▶ Extracted page text data
════

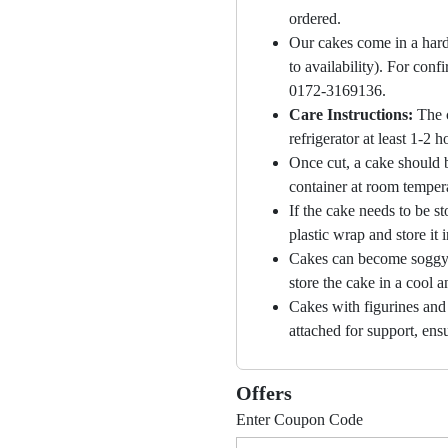
ordered.
Our cakes come in a hard
to availability). For con
0172-3169136.
Care Instructions:
The 
refrigerator at least 1-2 
Once cut, a cake should b
container at room temper
If the cake needs to be st
plastic wrap and store it 
Cakes can become soggy i
store the cake in a cool a
Cakes with figurines and
attached for support, ensu
Offers
Enter Coupon Code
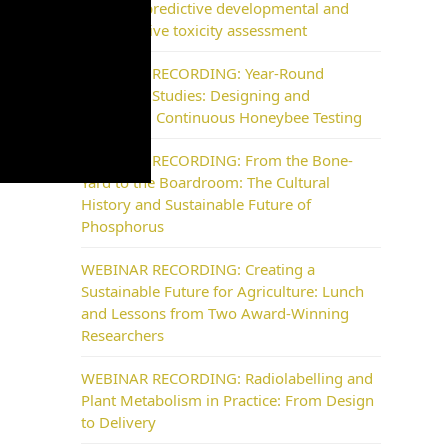
NAM for predictive developmental and
reproductive toxicity assessment
WEBINAR RECORDING: Year-Round
Pollinator Studies: Designing and
Delivering Continuous Honeybee Testing
WEBINAR RECORDING: From the Bone-
Yard to the Boardroom: The Cultural
History and Sustainable Future of
Phosphorus
WEBINAR RECORDING: Creating a
Sustainable Future for Agriculture: Lunch
and Lessons from Two Award-Winning
Researchers
WEBINAR RECORDING: Radiolabelling and
Plant Metabolism in Practice: From Design
to Delivery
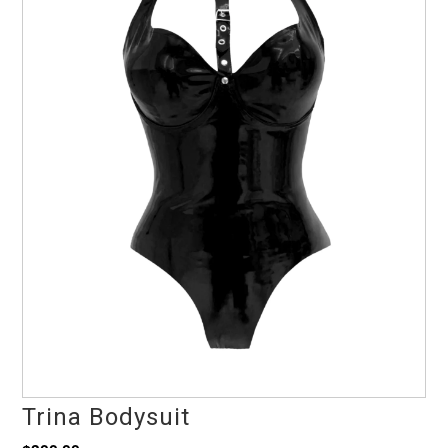
Trina Bodysuit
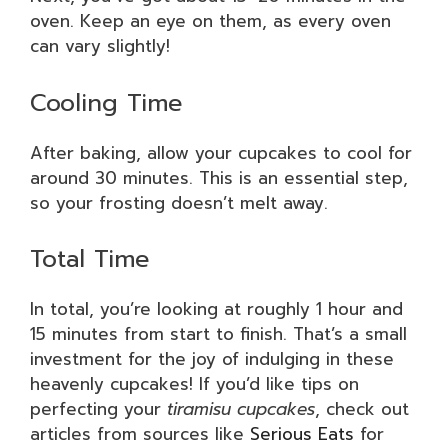
oven. Keep an eye on them, as every oven
can vary slightly!
Cooling Time
After baking, allow your cupcakes to cool for
around 30 minutes. This is an essential step,
so your frosting doesn’t melt away.
Total Time
In total, you’re looking at roughly 1 hour and
15 minutes from start to finish. That’s a small
investment for the joy of indulging in these
heavenly cupcakes! If you’d like tips on
perfecting your
tiramisu cupcakes
, check out
articles from sources like
Serious Eats
for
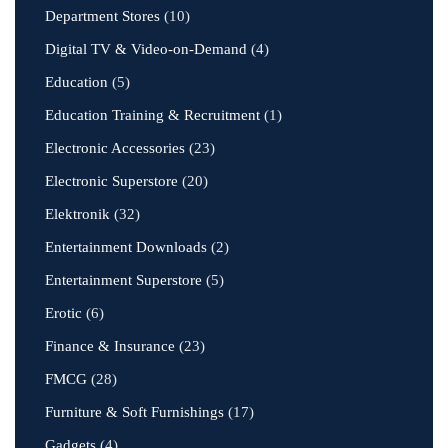
Department Stores
(10)
Digital TV & Video-on-Demand
(4)
Education
(5)
Education Training & Recruitment
(1)
Electronic Accessories
(23)
Electronic Superstore
(20)
Elektronik
(32)
Entertainment Downloads
(2)
Entertainment Superstore
(5)
Erotic
(6)
Finance & Insurance
(23)
FMCG
(28)
Furniture & Soft Furnishings
(17)
Gadgets
(4)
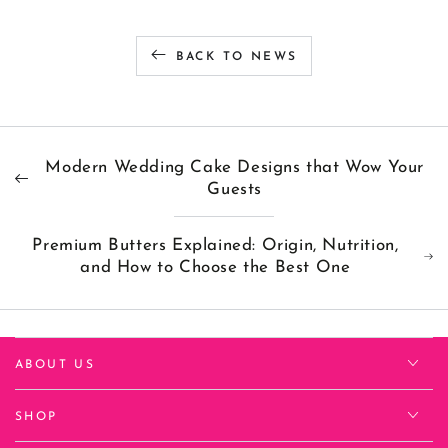
BACK TO NEWS
Modern Wedding Cake Designs that Wow Your
Guests
Premium Butters Explained: Origin, Nutrition,
and How to Choose the Best One
ABOUT US
SHOP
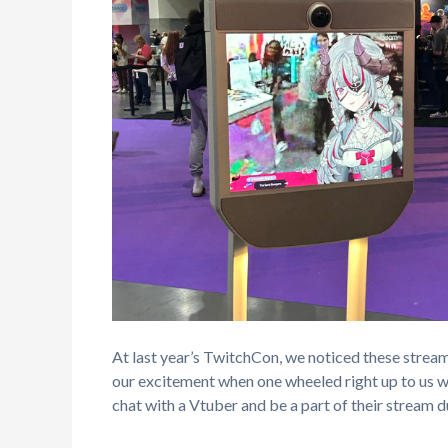
At last year’s TwitchCon, we noticed these stream
our excitement when one wheeled right up to us 
chat with a Vtuber and be a part of their stream d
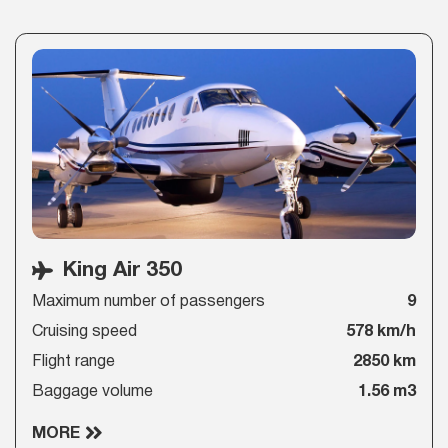
King Air 350
Maximum number of passengers
9
Cruising speed
578 km/h
Flight range
2850 km
Baggage volume
1.56 m3
MORE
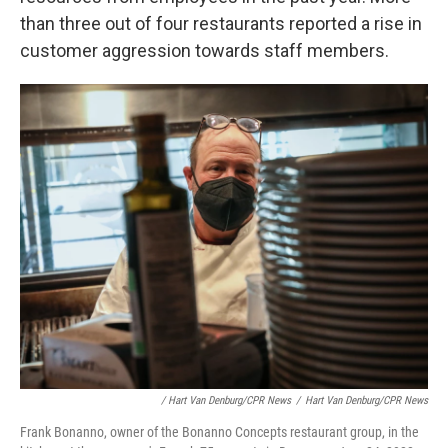
than three out of four restaurants reported a rise in
customer aggression towards staff members.
/ Hart Van Denburg/CPR News
/
Hart Van Denburg/CPR News
Frank Bonanno, owner of the Bonanno Concepts restaurant group, in the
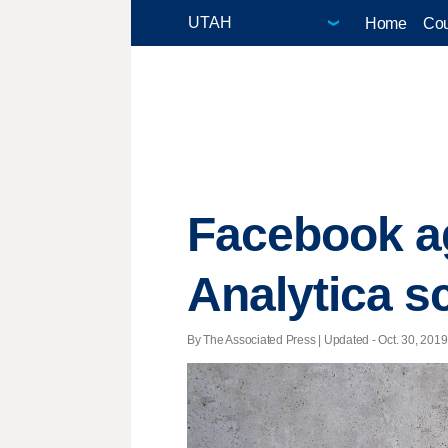
Home
Cou
Facebook ag
Analytica s
By The Associated Press |
Updated
- Oct. 30, 2019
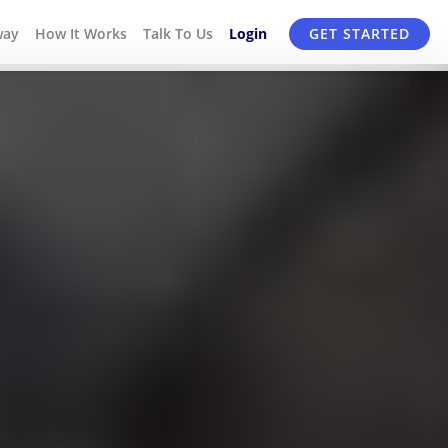
way
How It Works
Talk To Us
Login
GET STARTED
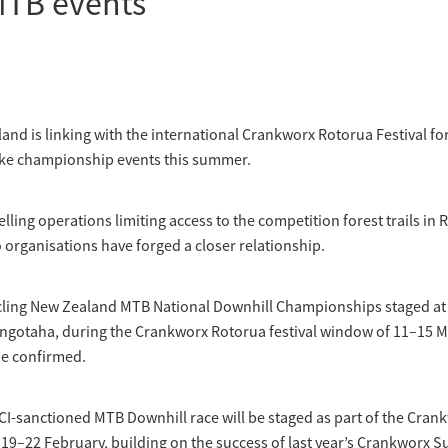
MTB events
and is linking with the international Crankworx Rotorua Festival for
ke championship events this summer.
lling operations limiting access to the competition forest trails in 
organisations have forged a closer relationship.
Cycling New Zealand MTB National Downhill Championships staged at
ngotaha, during the Crankworx Rotorua festival window of 11–15 M
be confirmed.
UCI-sanctioned MTB Downhill race will be staged as part of the Cran
19–22 February, building on the success of last year’s Crankworx 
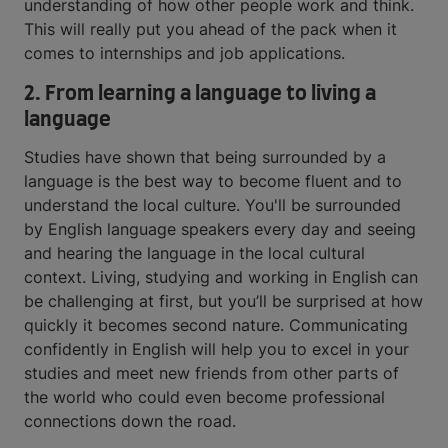
understanding of how other people work and think.
This will really put you ahead of the pack when it
comes to internships and job applications.
2. From learning a language to living a
language
Studies have shown that being surrounded by a
language is the best way to become fluent and to
understand the local culture. You'll be surrounded
by English language speakers every day and seeing
and hearing the language in the local cultural
context. Living, studying and working in English can
be challenging at first, but you’ll be surprised at how
quickly it becomes second nature. Communicating
confidently in English will help you to excel in your
studies and meet new friends from other parts of
the world who could even become professional
connections down the road.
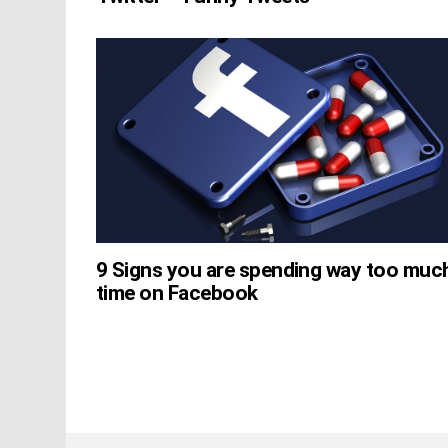
9 Signs you are spending way too muc
time on Facebook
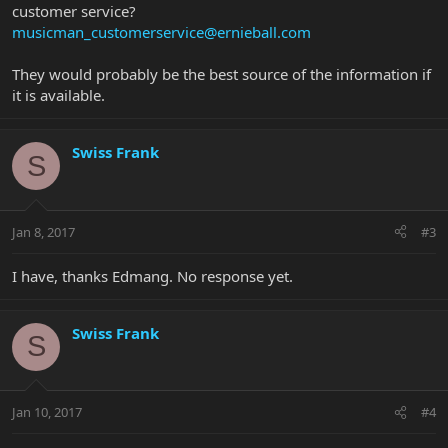
customer service?
musicman_customerservice@ernieball.com
They would probably be the best source of the information if
it is available.
Swiss Frank
S
Jan 8, 2017
#3
I have, thanks Edmang. No response yet.
Swiss Frank
S
Jan 10, 2017
#4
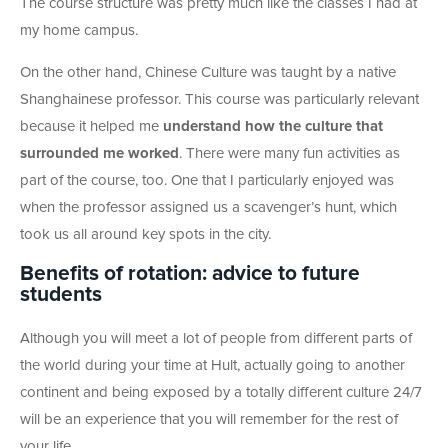
The course structure was pretty much like the classes I had at
my home campus.
On the other hand, Chinese Culture was taught by a native
Shanghainese professor. This course was particularly relevant
because it helped me
understand how the culture that
surrounded me worked
. There were many fun activities as
part of the course, too. One that I particularly enjoyed was
when the professor assigned us a scavenger’s hunt, which
took us all around key spots in the city.
Benefits of rotation: advice to future
students
Although you will meet a lot of people from different parts of
the world during your time at Hult, actually going to another
continent and being exposed by a totally different culture 24/7
will be an experience that you will remember for the rest of
your life.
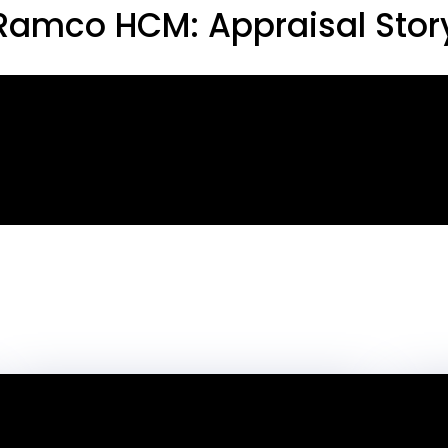
Ramco HCM: Appraisal Stor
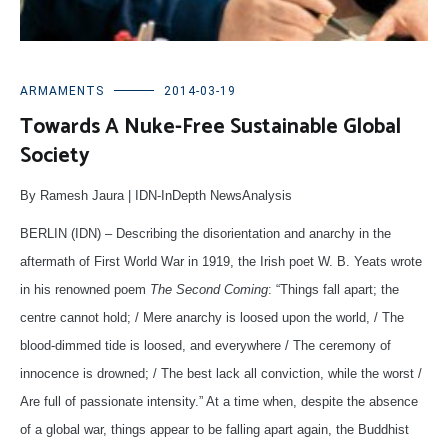
ARMAMENTS
2014-03-19
Towards A Nuke-Free Sustainable Global
Society
By Ramesh Jaura | IDN-InDepth NewsAnalysis
BERLIN (IDN) – Describing the disorientation and anarchy in the
aftermath of First World War in 1919, the Irish poet W. B. Yeats wrote
in his renowned poem
The Second Coming
: “Things fall apart; the
centre cannot hold; / Mere anarchy is loosed upon the world, / The
blood-dimmed tide is loosed, and everywhere / The ceremony of
innocence is drowned; / The best lack all conviction, while the worst /
Are full of passionate intensity.” At a time when, despite the absence
of a global war, things appear to be falling apart again, the Buddhist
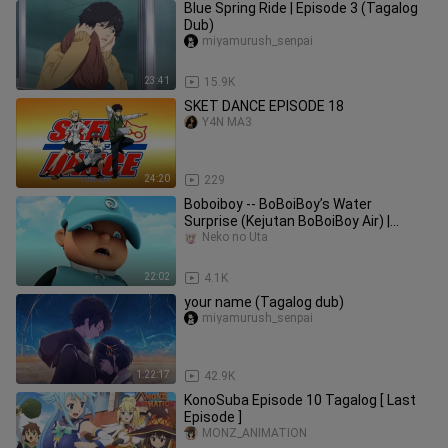
Blue Spring Ride | Episode 3 (Tagalog
Dub)
miyamurush_senpai
23:41
15.9K
SKET DANCE EPISODE 18
Y4N MA3
24:20
229
Boboiboy -- BoBoiBoy’s Water
Surprise (Kejutan BoBoiBoy Air) |
Episode 19 Season 03
Neko no Uta
22:02
4.1K
your name (Tagalog dub)
miyamurush_senpai
1:22:17
42.9K
KonoSuba Episode 10 Tagalog [ Last
Episode ]
MONZ_ANIMATION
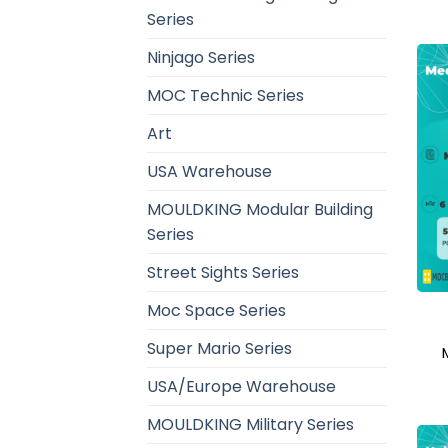
Series
Ninjago Series
MOC Technic Series
Art
USA Warehouse
MOULDKING Modular Building
Series
Street Sights Series
Moc Space Series
Super Mario Series
USA/Europe Warehouse
MOULDKING Military Series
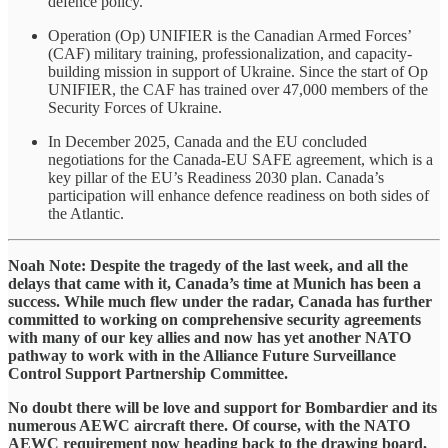
defence policy.
Operation (Op) UNIFIER is the Canadian Armed Forces’
(CAF) military training, professionalization, and capacity-
building mission in support of Ukraine. Since the start of Op
UNIFIER, the CAF has trained over 47,000 members of the
Security Forces of Ukraine.
In December 2025, Canada and the EU concluded
negotiations for the Canada-EU SAFE agreement, which is a
key pillar of the EU’s Readiness 2030 plan. Canada’s
participation will enhance defence readiness on both sides of
the Atlantic.
​Noah Note: Despite the tragedy of the last week, and all the
delays that came with it, Canada’s time at Munich has been a
success. While much flew under the radar, Canada has further
committed to working on comprehensive security agreements
with many of our key allies and now has yet another NATO
pathway to work with in the Alliance Future Surveillance
Control Support Partnership Committee.
​No doubt there will be love and support for Bombardier and its
numerous AEWC aircraft there. Of course, with the NATO
AEWC requirement now heading back to the drawing board,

════

▶ Task directions
Above are records; write out the lines from the one with "understand the local" down to the one with "On the other", exactly, leaving the pictures out.

▶ Result of this task
understand the local culture. You'll be surrounded
by English language speakers every day and seeing
and hearing the language in the local cultural
context. Living, studying and working in English can
be challenging at first, but you’ll be surprised at how
quickly it becomes second nature. Communicating
confidently in English will help you to excel in your
studies and meet new friends from other parts of
the world who could even become professional
connections down the road.
9 Signs you are spending way too muc
time on Facebook
customer service?
musicman_customerservice@ernieball.com
They would probably be the best source of the information if
it is available.
Swiss Frank
S
Jan 8, 2017
#3
I have, thanks Edmang. No response yet.
Swiss Frank
S
Jan 10, 2017
#4
The course structure was pretty much like the classes I had at
my home campus.
On the other hand, Chinese Culture was taught by a native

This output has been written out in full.